▸ **EXERCISE REQUIREMENTS**
Emit a verbatim copy of the lines below from the line with "Administrators" through the line with "Exploring the Existence", excluding pictures and everything outside that range.

▸ **EXTRACTED MATERIAL**
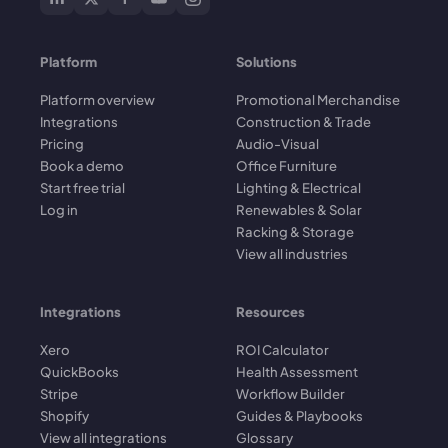
Platform
Solutions
Platform overview
Promotional Merchandise
Integrations
Construction & Trade
Pricing
Audio-Visual
Book a demo
Office Furniture
Start free trial
Lighting & Electrical
Log in
Renewables & Solar
Racking & Storage
View all industries
Integrations
Resources
Xero
ROI Calculator
QuickBooks
Health Assessment
Stripe
Workflow Builder
Shopify
Guides & Playbooks
View all integrations
Glossary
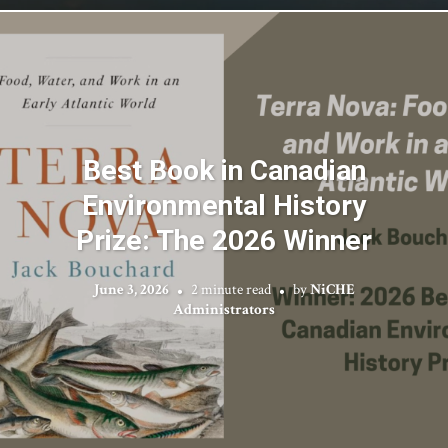
Best Book in Canadian
Environmental History
Prize: The 2026 Winner
June 3, 2026
2 minute read
by
NiCHE
Administrators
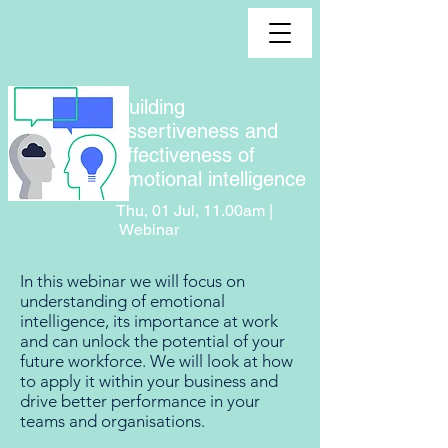
Building
assertiveness and
effectiveness of
emotional intelligence
Thu, 01 Jul, 11.00am |
Webinar
In this webinar we will focus on
understanding of emotional
intelligence, its importance at work
and can unlock the potential of your
future workforce. We will look at how
to apply it within your business and
drive better performance in your
teams and organisations.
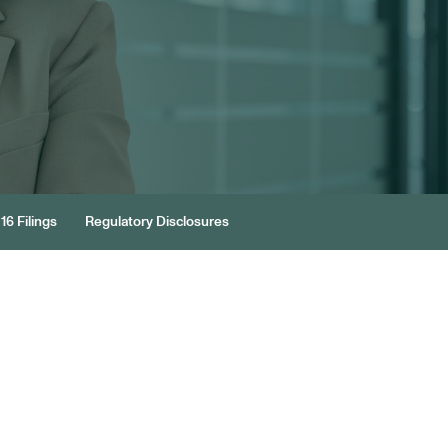
16 Filings
Regulatory Disclosures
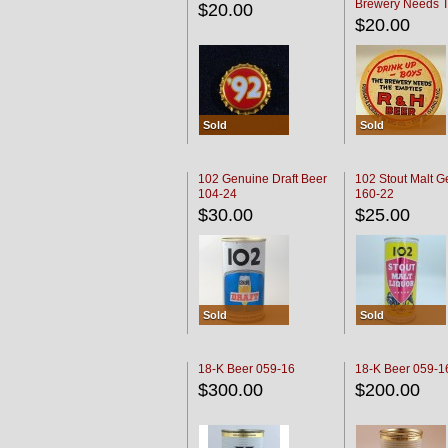
Brewery Needs 
$20.00
Empties' R & H C
$20.00
Sold
Sold
102 Genuine Draft Beer
102 Stout Malt G
104-24
160-22
$30.00
$25.00
Sold
Sold
18-K Beer 059-16
18-K Beer 059-1
$300.00
$200.00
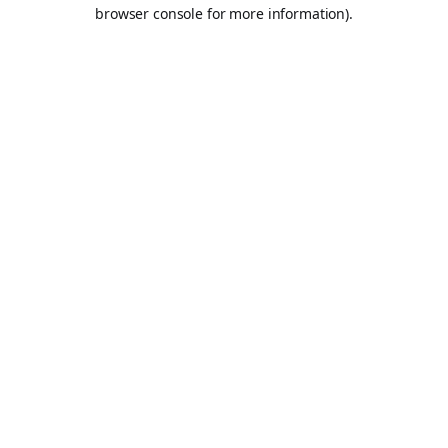
browser console for more information).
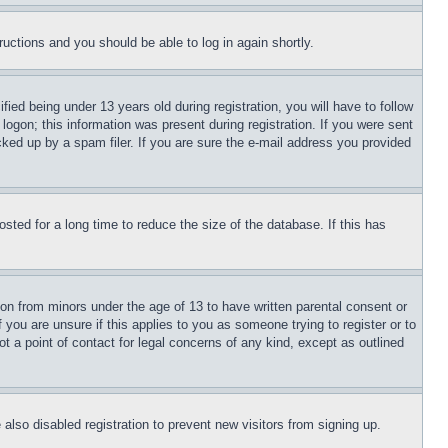
tructions and you should be able to log in again shortly.
d being under 13 years old during registration, you will have to follow
logon; this information was present during registration. If you were sent
cked up by a spam filer. If you are sure the e-mail address you provided
ted for a long time to reduce the size of the database. If this has
ion from minors under the age of 13 to have written parental consent or
 you are unsure if this applies to you as someone trying to register or to
t a point of contact for legal concerns of any kind, except as outlined
lso disabled registration to prevent new visitors from signing up.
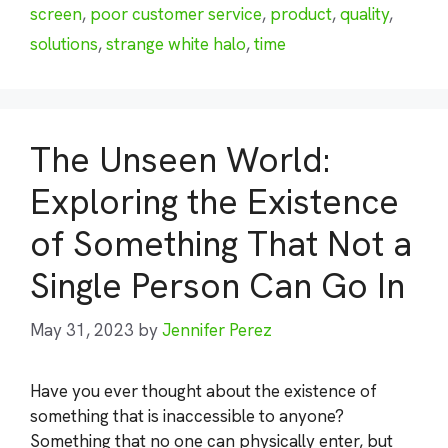
screen
,
poor customer service
,
product
,
quality
,
solutions
,
strange white halo
,
time
The Unseen World:
Exploring the Existence
of Something That Not a
Single Person Can Go In
May 31, 2023
by
Jennifer Perez
Have you ever thought about the existence of
something that is inaccessible to anyone?
Something that no one can physically enter, but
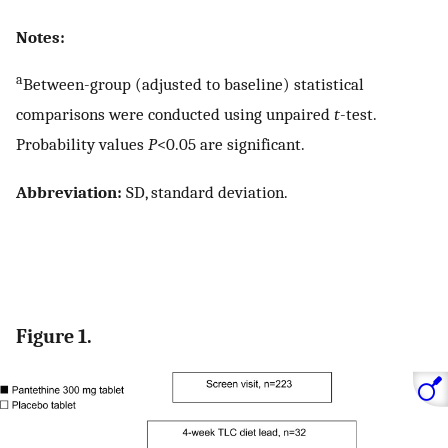
Notes:
a
Between-group (adjusted to baseline) statistical
comparisons were conducted using unpaired
t
-test.
Probability values
P
<0.05 are significant.
Abbreviation:
SD, standard deviation.
Figure 1.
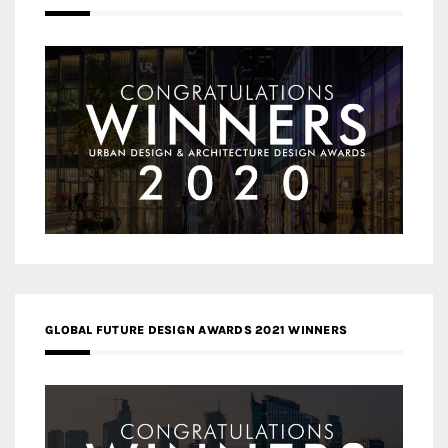
GLOBAL FUTURE DESIGN AWARDS 2021 WINNERS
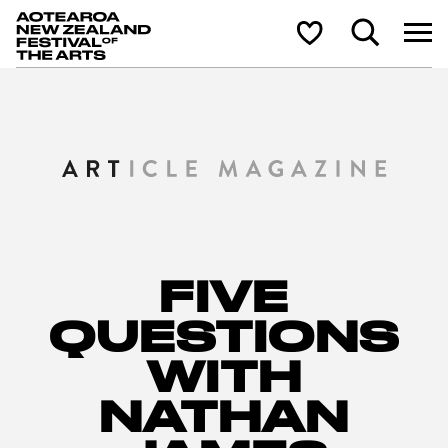
Aotearoa New Zealand Festival of the Arts
Search
Shortlist
FIVE
QUESTIONS
WITH
NATHAN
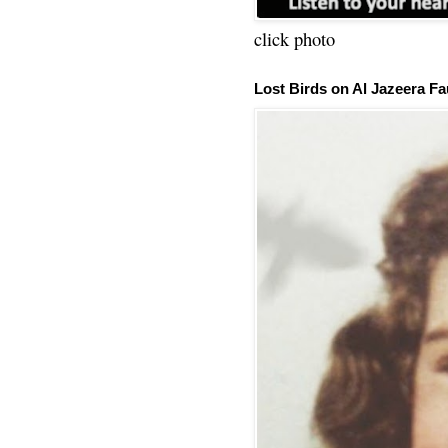
click photo
Lost Birds on Al Jazeera Fa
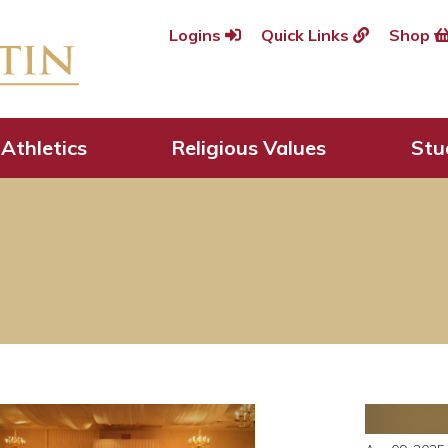
Logins
Quick Links
Shop
Athletics
Religious Values
Stu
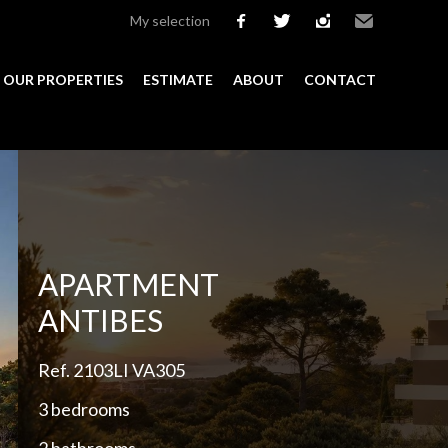
My selection
facebook
twitter
instagram
Email
OUR PROPERTIES
ESTIMATE
ABOUT
CONTACT
Add to selection
APARTMENT
ANTIBES
Ref. 2103LI VA305
3 bedrooms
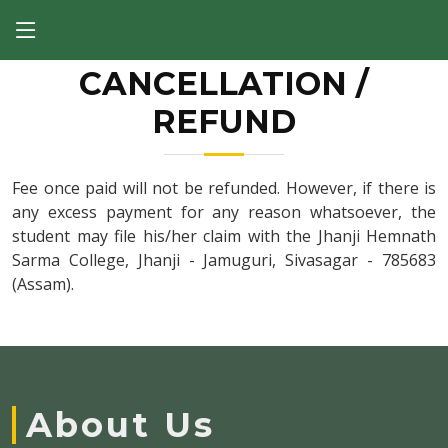
CANCELLATION /
REFUND
Fee once paid will not be refunded. However, if there is
any excess payment for any reason whatsoever, the
student may file his/her claim with the Jhanji Hemnath
Sarma College, Jhanji - Jamuguri, Sivasagar - 785683
(Assam).
About Us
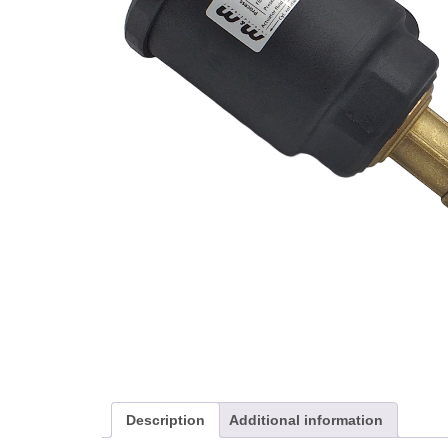
Description
Additional information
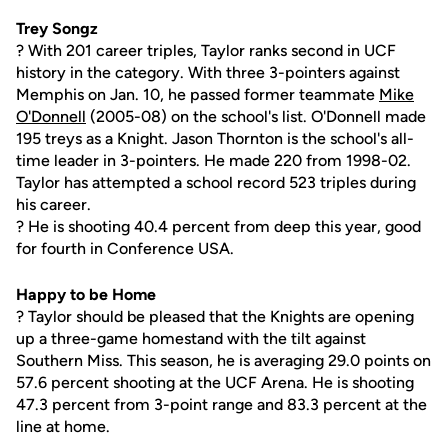
Trey Songz
? With 201 career triples, Taylor ranks second in UCF
history in the category. With three 3-pointers against
Memphis on Jan. 10, he passed former teammate
Mike
O'Donnell
(2005-08) on the school's list. O'Donnell made
195 treys as a Knight. Jason Thornton is the school's all-
time leader in 3-pointers. He made 220 from 1998-02.
Taylor has attempted a school record 523 triples during
his career.
? He is shooting 40.4 percent from deep this year, good
for fourth in Conference USA.
Happy to be Home
? Taylor should be pleased that the Knights are opening
up a three-game homestand with the tilt against
Southern Miss. This season, he is averaging 29.0 points on
57.6 percent shooting at the UCF Arena. He is shooting
47.3 percent from 3-point range and 83.3 percent at the
line at home.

▸ **THE COMPLETED TASK**
Administrators
Building
assertiveness and
effectiveness of
emotional intelligence
Thu, 01 Jul, 11.00am |
Webinar
In this webinar we will focus on
understanding of emotional
intelligence, its importance at work
and can unlock the potential of your
future workforce. We will look at how
to apply it within your business and
drive better performance in your
teams and organisations.
16 Filings
Regulatory Disclosures
Brewery Needs 
$20.00
Empties' R & H C
$20.00
Sold
Sold
102 Genuine Draft Beer
102 Stout Malt G
104-24
160-22
$30.00
$25.00
Sold
Sold
18-K Beer 059-16
18-K Beer 059-1
$300.00
$200.00
browser console for more information).
tructions and you should be able to log in again shortly.
d being under 13 years old during registration, you will have to follow
logon; this information was present during registration. If you were sent
cked up by a spam filer. If you are sure the e-mail address you provided
ted for a long time to reduce the size of the database. If this has
ion from minors under the age of 13 to have written parental consent or
 you are unsure if this applies to you as someone trying to register or to
t a point of contact for legal concerns of any kind, except as outlined
lso disabled registration to prevent new visitors from signing up.
screen
,
poor customer service
,
product
,
quality
,
solutions
,
strange white halo
,
time
The Unseen World:
Exploring the Existence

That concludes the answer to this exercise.